• [Work task]
Look through the data below for the line with "Sehr lecker - nur zu wenig pro Portion" and the line with "необов’язковою, тобто користувачам потрібно", then transcribe exactly from the first through the second, leaving out all pictures.

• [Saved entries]
+===+
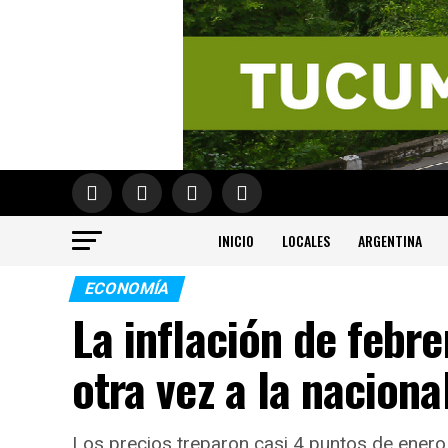
INICIO
LOCALES
ARGENTINA
ECONOMÍA
La inflación de febr
otra vez a la naciona
Los precios treparon casi 4 puntos de enero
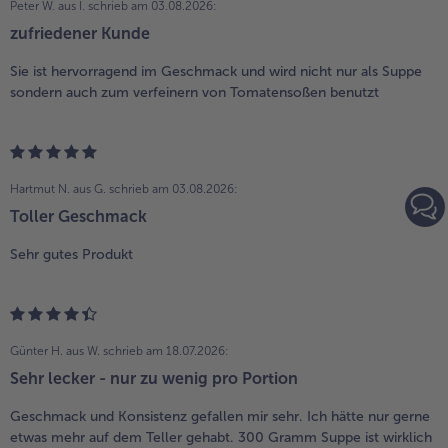
Peter W. aus I.
schrieb am 03.08.2026:
zufriedener Kunde
Sie ist hervorragend im Geschmack und wird nicht nur als Suppe
sondern auch zum verfeinern von Tomatensoßen benutzt
Hartmut N. aus G.
schrieb am 03.08.2026:
Toller Geschmack
Sehr gutes Produkt
Günter H. aus W.
schrieb am 18.07.2026:
Sehr lecker - nur zu wenig pro Portion
Geschmack und Konsistenz gefallen mir sehr. Ich hätte nur gerne
etwas mehr auf dem Teller gehabt. 300 Gramm Suppe ist wirklich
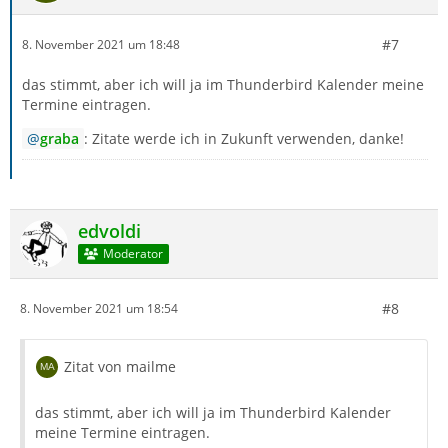
#7
8. November 2021 um 18:48
das stimmt, aber ich will ja im Thunderbird Kalender meine
Termine eintragen.
graba
: Zitate werde ich in Zukunft verwenden, danke!
edvoldi
Moderator
#8
8. November 2021 um 18:54
Zitat von mailme
das stimmt, aber ich will ja im Thunderbird Kalender
meine Termine eintragen.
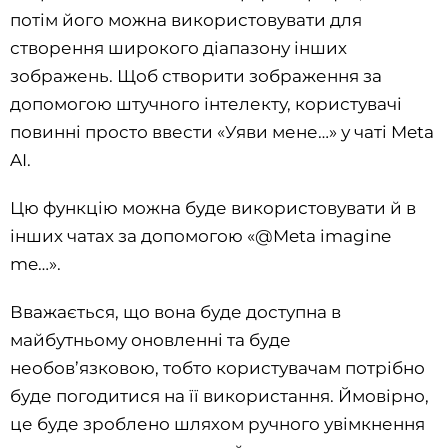
потім його можна використовувати для
створення широкого діапазону інших
зображень. Щоб створити зображення за
допомогою штучного інтелекту, користувачі
повинні просто ввести «Уяви мене…» у чаті Meta
AI.
Цю функцію можна буде використовувати й в
інших чатах за допомогою «@Meta imagine
me…».
Вважається, що вона буде доступна в
майбутньому оновленні та буде
необов’язковою, тобто користувачам потрібно
буде погодитися на її використання. Ймовірно,
це буде зроблено шляхом ручного увімкнення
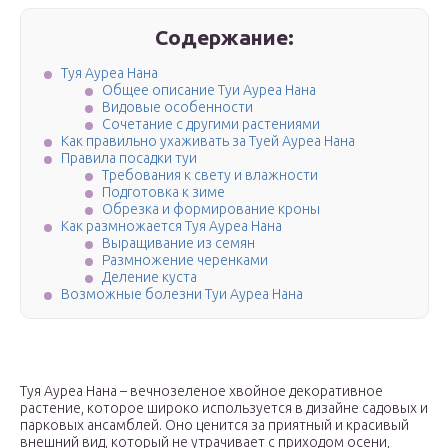
Содержание:
Туя Ауреа Нана
Общее описание Туи Ауреа Нана
Видовые особенности
Сочетание с другими растениями
Как правильно ухаживать за Туей Ауреа Нана
Правила посадки туи
Требования к свету и влажности
Подготовка к зиме
Обрезка и формирование кроны
Как размножается Туя Ауреа Нана
Выращивание из семян
Размножение черенками
Деление куста
Возможные болезни Туи Ауреа Нана
Туя Ауреа Нана – вечнозеленое хвойное декоративное
растение, которое широко используется в дизайне садовых и
парковых ансамблей. Оно ценится за приятный и красивый
внешний вид, который не утрачивает с приходом осени,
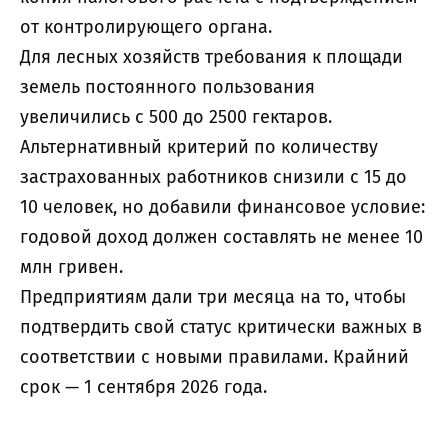
от контролирующего органа.
Для лесных хозяйств требования к площади
земель постоянного пользования
увеличились с 500 до 2500 гектаров.
Альтернативный критерий по количеству
застрахованных работников снизили с 15 до
10 человек, но добавили финансовое условие:
годовой доход должен составлять не менее 10
млн гривен.
Предприятиям дали три месяца на то, чтобы
подтвердить свой статус критически важных в
соответствии с новыми правилами. Крайний
срок — 1 сентября 2026 года.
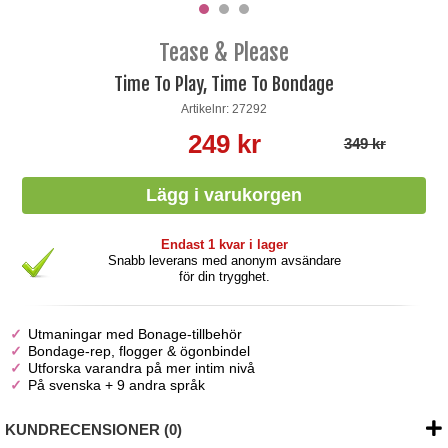
Tease & Please
Time To Play, Time To Bondage
Artikelnr: 27292
249 kr
349 kr
Endast 1 kvar i lager
Snabb leverans med anonym avsändare
för din trygghet.
Utmaningar med Bonage-tillbehör
Bondage-rep, flogger & ögonbindel
Utforska varandra på mer intim nivå
På svenska + 9 andra språk
KUNDRECENSIONER (0)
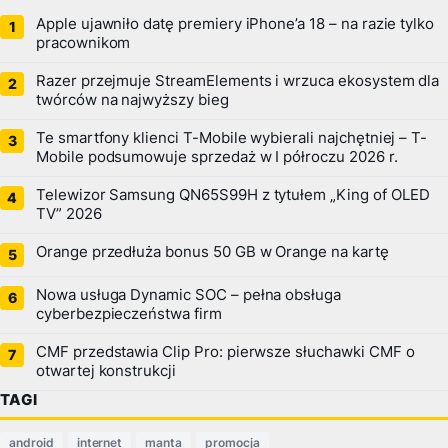
Apple ujawniło datę premiery iPhone’a 18 – na razie tylko
pracownikom
Razer przejmuje StreamElements i wrzuca ekosystem dla
twórców na najwyższy bieg
Te smartfony klienci T-Mobile wybierali najchętniej – T-
Mobile podsumowuje sprzedaż w I półroczu 2026 r.
Telewizor Samsung QN65S99H z tytułem „King of OLED
TV” 2026
Orange przedłuża bonus 50 GB w Orange na kartę
Nowa usługa Dynamic SOC – pełna obsługa
cyberbezpieczeństwa firm
CMF przedstawia Clip Pro: pierwsze słuchawki CMF o
otwartej konstrukcji
TAGI
android
internet
manta
promocja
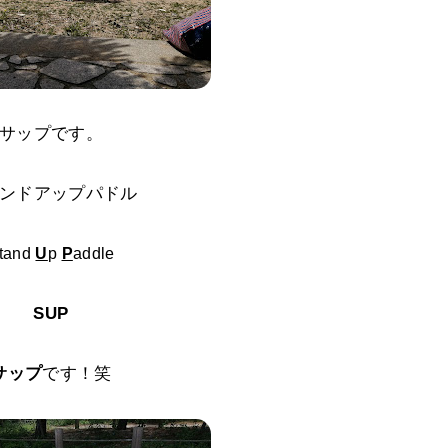
サップです。
ンドアップパドル
tand
U
p
P
addle
SUP
サップ
です！笑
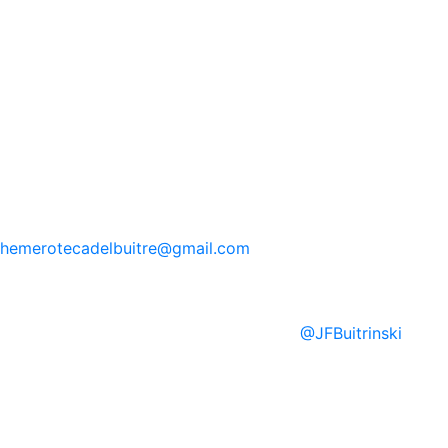
hemerotecadelbuitre
@gmail.com
@
JFBuitrinski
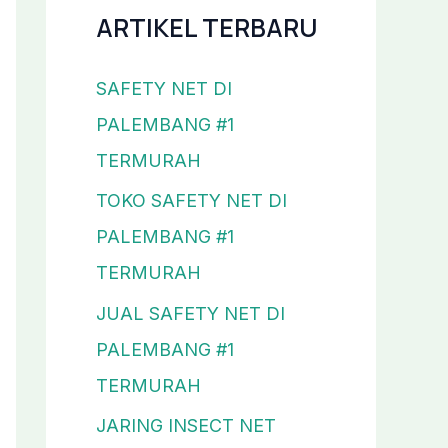
ARTIKEL TERBARU
SAFETY NET DI
PALEMBANG #1
TERMURAH
TOKO SAFETY NET DI
PALEMBANG #1
TERMURAH
JUAL SAFETY NET DI
PALEMBANG #1
TERMURAH
JARING INSECT NET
+===+
• [Solved exercise]
Sehr lecker - nur zu wenig pro Portion
Geschmack und Konsistenz gefallen mir sehr. Ich hätte nur gerne
etwas mehr auf dem Teller gehabt. 300 Gramm Suppe ist wirklich
#7
8. November 2021 um 18:48
das stimmt, aber ich will ja im Thunderbird Kalender meine
Termine eintragen.
graba
: Zitate werde ich in Zukunft verwenden, danke!
edvoldi
Moderator
#8
8. November 2021 um 18:54
Zitat von mailme
das stimmt, aber ich will ja im Thunderbird Kalender
meine Termine eintragen.
потім його можна використовувати для
створення широкого діапазону інших
зображень. Щоб створити зображення за
допомогою штучного інтелекту, користувачі
повинні просто ввести «Уяви мене…» у чаті Meta
AI.
Цю функцію можна буде використовувати й в
інших чатах за допомогою «@Meta imagine
me…».
Вважається, що вона буде доступна в
майбутньому оновленні та буде
необов’язковою, тобто користувачам потрібно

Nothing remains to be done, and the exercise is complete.